When she started cooking in the kitchen at first light it was still raining, a fine soundless drizzle. She made a potato tart, which Jimmie loved in the morning, and a honey-and-egg concoction baked with filo. They were always up early and they were always hungry. At six-thirty the master came down first in his dressing gown, his hair wet and brushed back. He found her in the kitchen and gave her a playful pat on the behind, to which she had grown accustomed. She led him on a little; it made the tips bigger. As she was pouring his coffee, he said, “Carissa, have you seen my daughter?”

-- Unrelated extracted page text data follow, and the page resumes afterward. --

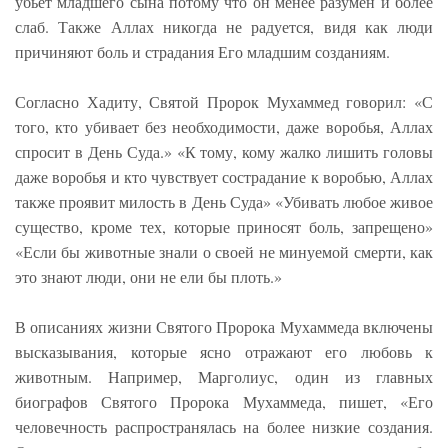
убьёт младшего сына потому что он менее разумен и более
слаб. Также Аллах никогда не радуется, видя как люди
причиняют боль и страдания Его младшим созданиям.
Согласно Хадиту, Святой Пророк Мухаммед говорил: «С
того, кто убивает без необходимости, даже воробья, Аллах
спросит в День Суда.» «К тому, кому жалко лишить головы
даже воробья и кто чувствует сострадание к воробью, Аллах
также проявит милость в День Суда» «Убивать любое живое
существо, кроме тех, которые приносят боль, запрещено»
«Если бы животные знали о своей не минуемой смерти, как
это знают люди, они не ели бы плоть.»
В описаниях жизни Святого Пророка Мухаммеда включены
высказывания, которые ясно отражают его любовь к
животным. Например, Марголиус, один из главных
биографов Святого Пророка Мухаммеда, пишет, «Его
человечность распространялась на более низкие создания.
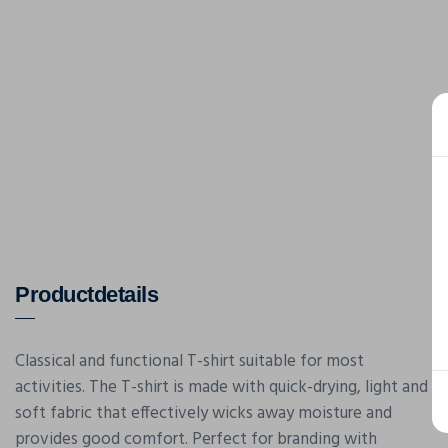
Productdetails
Classical and functional T-shirt suitable for most
activities. The T-shirt is made with quick-drying, light and
soft fabric that effectively wicks away moisture and
provides good comfort. Perfect for branding with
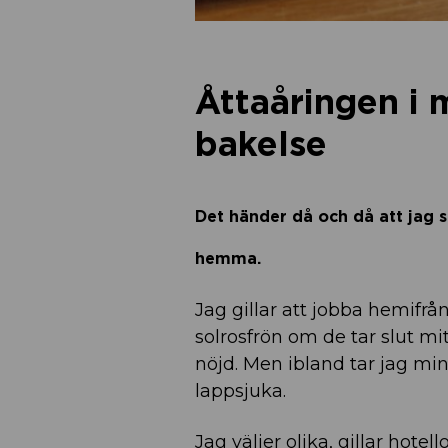
Åttaåringen i 
bakelse
Det händer då och då att jag 
hem
Jag gillar att jobba hemifrån,
solrosfrön om de tar slut m
nöjd. Men ibland tar jag min t
lappsjuka.
Jag väljer olika, gillar hote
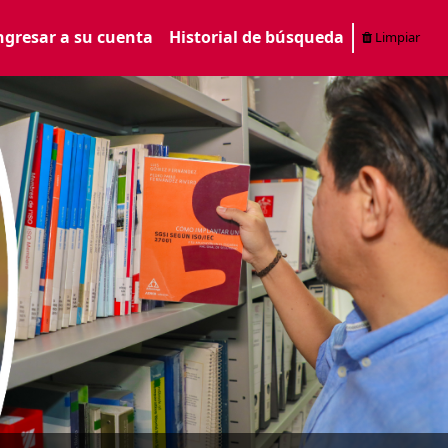
ngresar a su cuenta
Historial de búsqueda
Limpiar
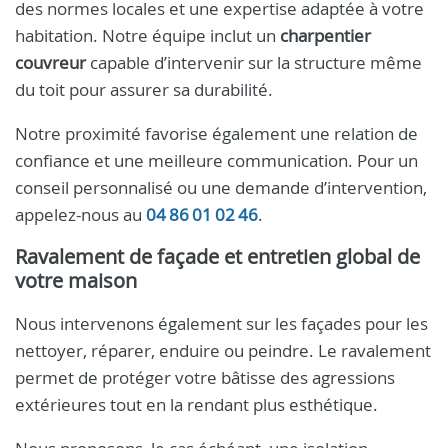
des normes locales et une expertise adaptée à votre
habitation. Notre équipe inclut un
charpentier
couvreur
capable d’intervenir sur la structure même
du toit pour assurer sa durabilité.
Notre proximité favorise également une relation de
confiance et une meilleure communication. Pour un
conseil personnalisé ou une demande d’intervention,
appelez-nous au
04 86 01 02 46
.
Ravalement de façade et entretien global de
votre maison
Nous intervenons également sur les façades pour les
nettoyer, réparer, enduire ou peindre. Le ravalement
permet de protéger votre bâtisse des agressions
extérieures tout en la rendant plus esthétique.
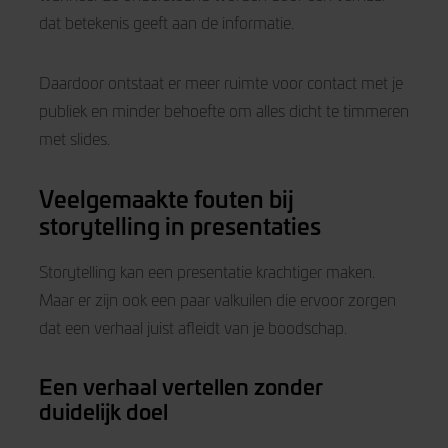
dat betekenis geeft aan de informatie.
Daardoor ontstaat er meer ruimte voor contact met je
publiek en minder behoefte om alles dicht te timmeren
met slides.
Veelgemaakte fouten bij
storytelling in presentaties
Storytelling kan een presentatie krachtiger maken.
Maar er zijn ook een paar valkuilen die ervoor zorgen
dat een verhaal juist afleidt van je boodschap.
Een verhaal vertellen zonder
duidelijk doel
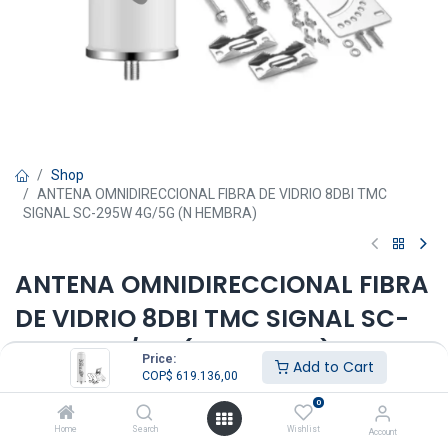
Shop
ANTENA OMNIDIRECCIONAL FIBRA DE VIDRIO 8DBI TMC
SIGNAL SC-295W 4G/5G (N HEMBRA)
ANTENA OMNIDIRECCIONAL FIBRA
DE VIDRIO 8DBI TMC SIGNAL SC-
295W 4G/5G (N HEMBRA)
Price:
Add to Cart
COP$
619.136,00
COP$
619.136,00
IVA Incluido
(
COP$
619.136,00
/
0
Unidades
)
Home
Search
Wishlist
Account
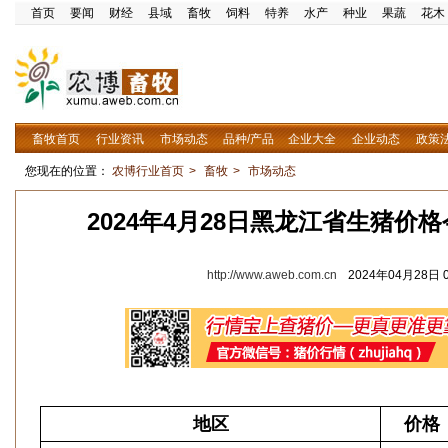
首页
要闻
财经
县域
畜牧
饲料
特养
水产
种业
果蔬
花木
畜牧首页
行业资讯
市场动态
品种/产品
企业大全
企业动态
政策
您现在的位置：
农博行业首页
>
畜牧
>
市场动态
2024年4月28日黑龙江省生猪价
http://www.aweb.com.cn
2024年04月28日 0
地区
价格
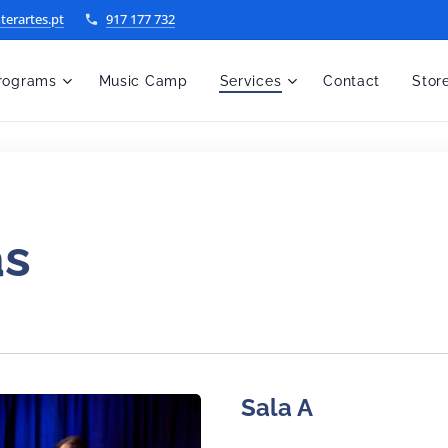
terartes.pt
917 177 732
rograms
Music Camp
Services
Contact
Stor
as
Sala A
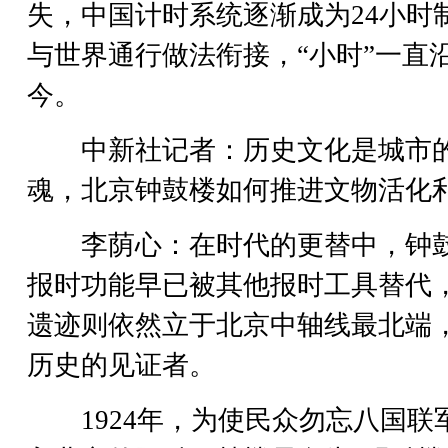
失，中国计时系统逐渐成为24小时
与世界通行做法衔接，“小时”一直
今。
中新社记者：历史文化是城市
魂，北京钟鼓楼如何推进文物活化
李荫心：在时代的更替中，钟
报时功能早已被其他报时工具替代
遗迹则依然立于北京中轴线最北端
历史的见证者。
1924年，为使民众勿忘八国联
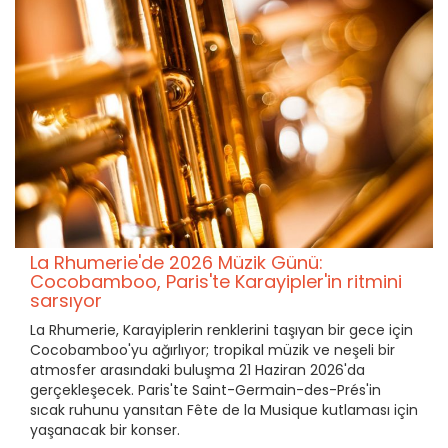
La Rhumerie'de 2026 Müzik Günü:
Cocobamboo, Paris'te Karayipler'in ritmini
sarsıyor
La Rhumerie, Karayiplerin renklerini taşıyan bir gece için
Cocobamboo'yu ağırlıyor; tropikal müzik ve neşeli bir
atmosfer arasındaki buluşma 21 Haziran 2026'da
gerçekleşecek. Paris'te Saint-Germain-des-Prés'in
sıcak ruhunu yansıtan Fête de la Musique kutlaması için
yaşanacak bir konser.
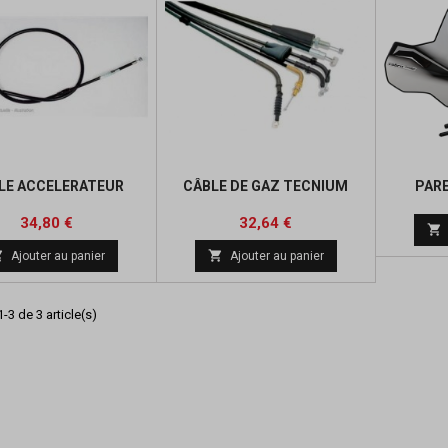
LE ACCELERATEUR
CÂBLE DE GAZ TECNIUM
PAR
Prix
Prix
Prix
34,80 €
32,64 €

de


Ajouter au panier
Ajouter au panier
base
-3 de 3 article(s)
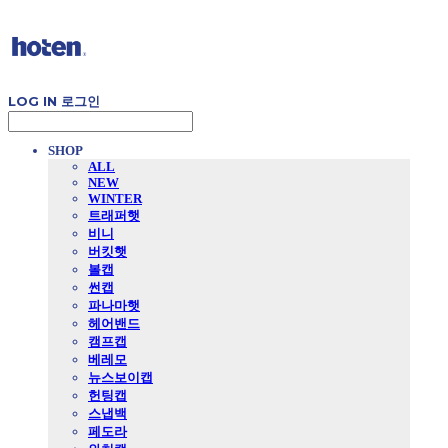
LOG IN
로그인
SHOP
ALL
NEW
WINTER
트래퍼햇
비니
버킷햇
볼캡
썬캡
파나마햇
헤어밴드
캠프캡
베레모
뉴스보이캡
헌팅캡
스냅백
페도라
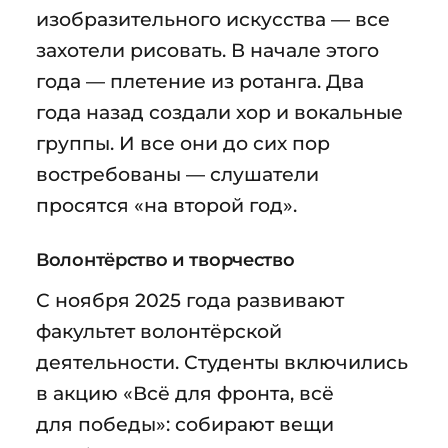
изобразительного искусства — все
захотели рисовать. В начале этого
года — плетение из ротанга. Два
года назад создали хор и вокальные
группы. И все они до сих пор
востребованы — слушатели
просятся «на второй год».
Волонтёрство и творчество
С ноября 2025 года развивают
факультет волонтёрской
деятельности. Студенты включились
в акцию «Всё для фронта, всё
для победы»: собирают вещи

“She came in late last night.”
He asked her where Naomi had been and she said she had no idea.
“Bloody nuisance,” he muttered, and went into his food with a pleasureless resolve. It was, after all, the best way to avoid domestic troubles.
Carissa went back to the kitchen and hovered by the door, listening. The master was talking on the phone to one of his henchmen in London. His name was Rockhold, a sort of private investigator. Her English was now good enough to understand most of what they said, and she thought that he was asking this Rockhold to check Naomi’s records and bank accounts in England and Italy. The family had a large villa just north of Rome that Naomi also used. Their affairs were complex, and the master could not manage them alone. Soon the mistress came in, the master ended his call abruptly, and Carissa went out to serve her coffee. Phaine, as always, inspected the food casually and made a few sharp criticisms. The toast was a little burned; the eggs were a little dry. Carissa bowed with a “Yes, madame” and apologized. It was a ritual without much substance, a quiet way of humiliating her and keeping her in her place and on her toes. Like the pats on the behind, she had gotten used to it.
“And, Carissa,” Phaine said then, “don’t ever boil the coffee a second time. I know you do it occasionally because you’re lazy. Don’t. You think I can’t tell the difference, but I certainly can.”
“Yes, madame.”
The day passed glumly
. Naomi came down at midday for her coffee and drank it while Carissa made her pancakes. The girl seemed restless and distracted. When the sun came out she took her coffee onto the terrace and sipped it with her knees drawn up under her chin. The tension in her had increased. The Codringtons had gone out for lunch, and Carissa took the opportunity to talk to her. She was allowed to do it, since Naomi treated her as the only person in the household in whom she could confide.
“They went to Athens yesterday,” the maid said now. “I think Phaine wanted to buy summer clothes.”
“Did my father say anything to you?”
“No. He was on the phone to London. Something about an investigator. I didn’t hear anything else.”
Naomi put her face in her hands, and Carissa noticed that her nails were filthy and jagged.
“God, they never let up, do they?”
“No, miss.”
“I couldn’t sleep last night. I remember you told me once you knew an herbal sleep aid that the islanders use. Do you know how to get some, Carissa?”